Yes, the Criminal decided that murder and insulting national icons wasn't enough. He has now decided to antagonise an entire gender by having the audacity to empathise with the feeling of being raped (how he knows what the feeling is like is another disturbing conversation altogether) just to promote his latest turdball"Sultan. And, finally, he has managed to piss off enough people to actually receive serious backlash. But once again, he will worm his way out of this controversy thanks to his PR team (who are incredibly good at their jobs, I have to say).
At this point, one has to ask: is this man truly thick? Or does he suffer from a mental condition where he feels he can get away with whatever the f**k he does or says? But as we look closer, the answer becomes more and more apparent.

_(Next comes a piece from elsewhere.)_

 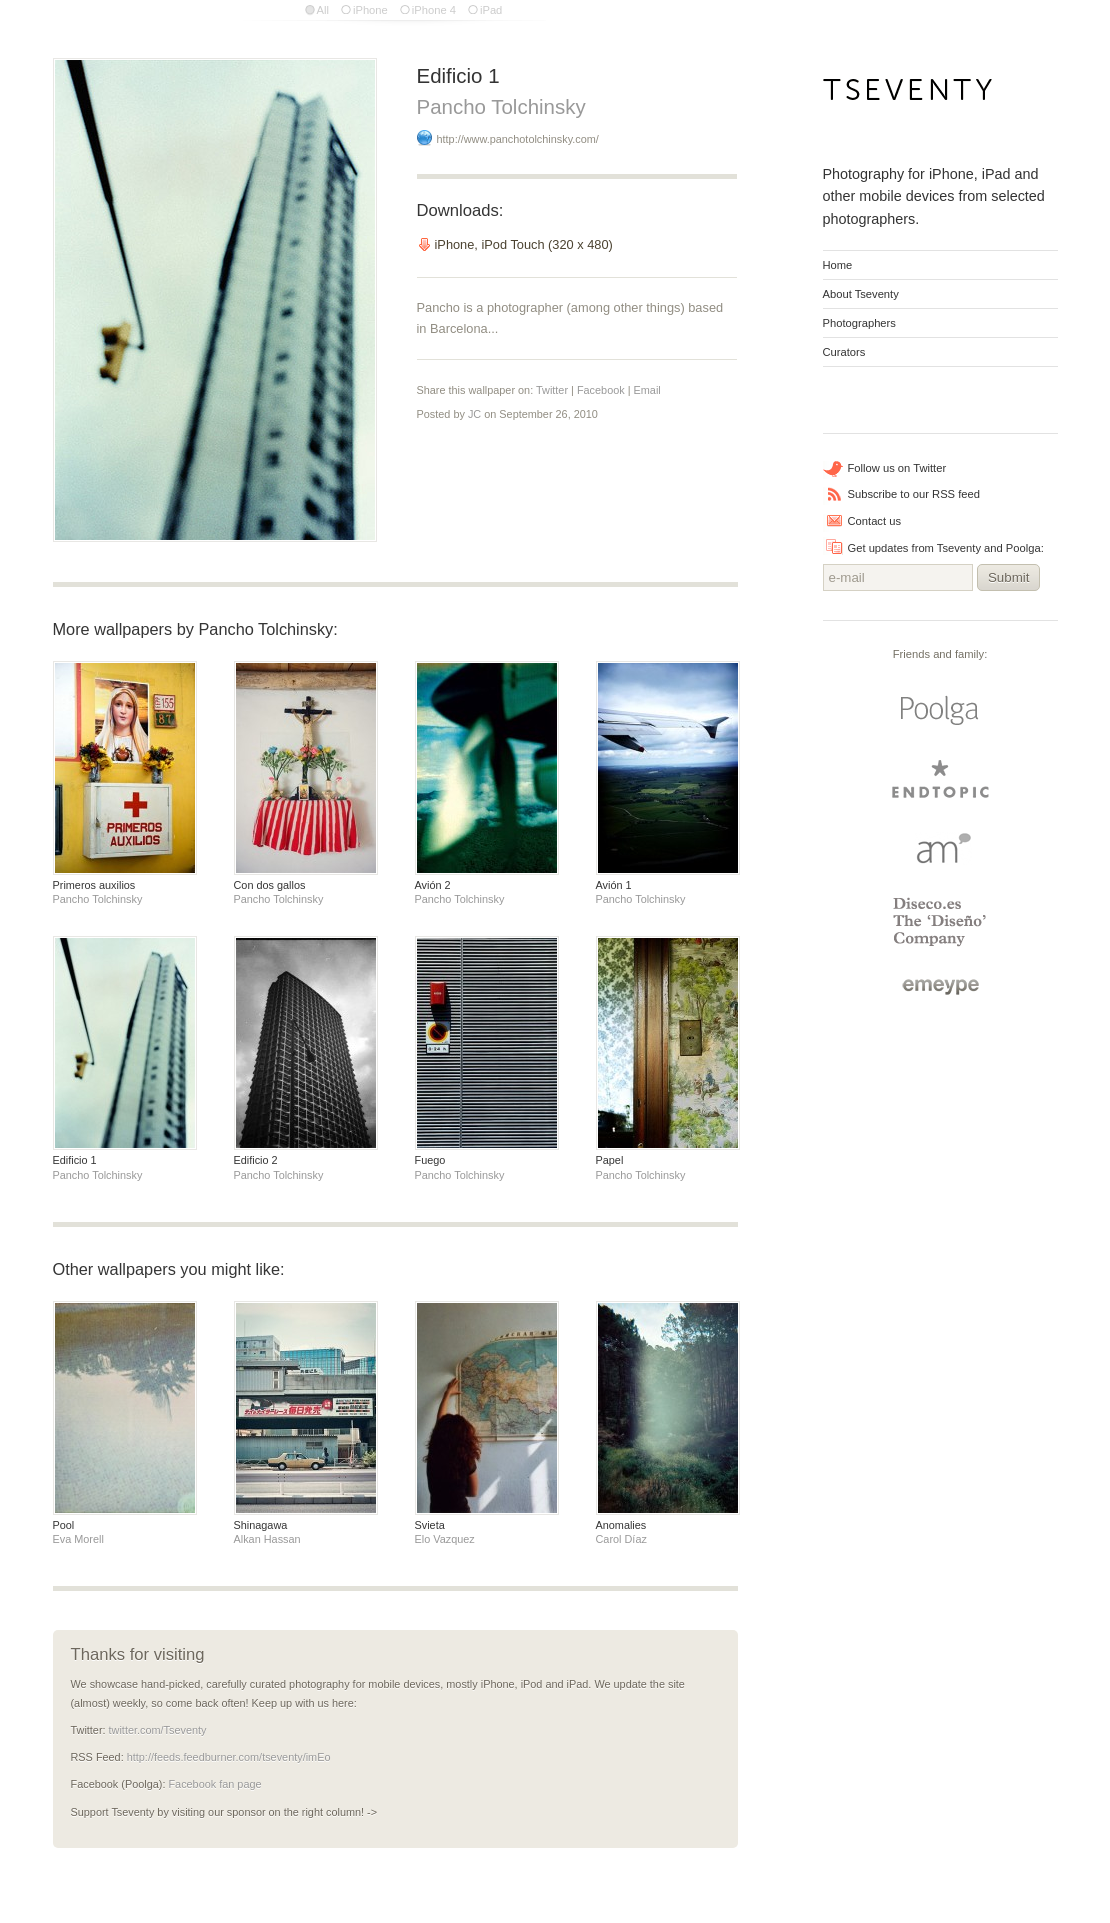 I want to click on Curators, so click(x=844, y=352).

See, for every rational person who believes Bhai should be in jail, there are dozens of f**kheads who will blindly support this man, as if he is their personal Jesus, as if their lives depended on it. For every murder, every act of physical and verbal violence, and every senseless statement, there's an army, just waiting to defend him every step of the way.
But now it's time to scream from the terraces the words we should have been screaming a long time ago: f**k. THESE. PEOPLE.
In a way, I understand why Salman Khan has become the shameless, thoughtless asshole he is. Put yourself in his shoes. A terrifying thought, I understand, but humour me for a minute. Now, imagine being surrounded by sycophants who will idolise you and place you next to God even if you (literally) kill someone; a bunch of mindless monkeys who will tell you that your farts do in fact smell like roses; a squad of losers who will tell you that no matter what you do, you are a nice guy, you're the greatest thing since sliced bread, your acting talent makes Al Pacino and Daniel Day-Lewis look like chumps.
Shit, put me in that situation and I would be delusional as f**k. So what if I mowed down a bunch of people, killed endangered animals, beat up women and ruined lives? I'm still f**king awesome.
But now, enough is enough. These stupid f**ks need to be shown their place; they need to be told that they are the worst kind of human beings that exist, the kind who let evil fester. They need to be told who they really are"the true scum of the earth. It's time to let logic and common sense take over, and smack some sense into these brainwashed jackasses.
Let's do it together, now. Let's silence those voices of support for the Criminal, let's destroy their inane arguments with cold, hard facts, and let's come together to bitch slap some humility into an arrogant superstar' in the best possible way, by making sure our voices are louder than the ones that protect him.
If nothing else works, punch a Salman fan around you just to let him know you're not f**king around.
And finally, ask yourself the most important question of all: What would Salman Khan do?
Then do the exact opposite thing. Because God knows, one Salman Khan is all the world can take.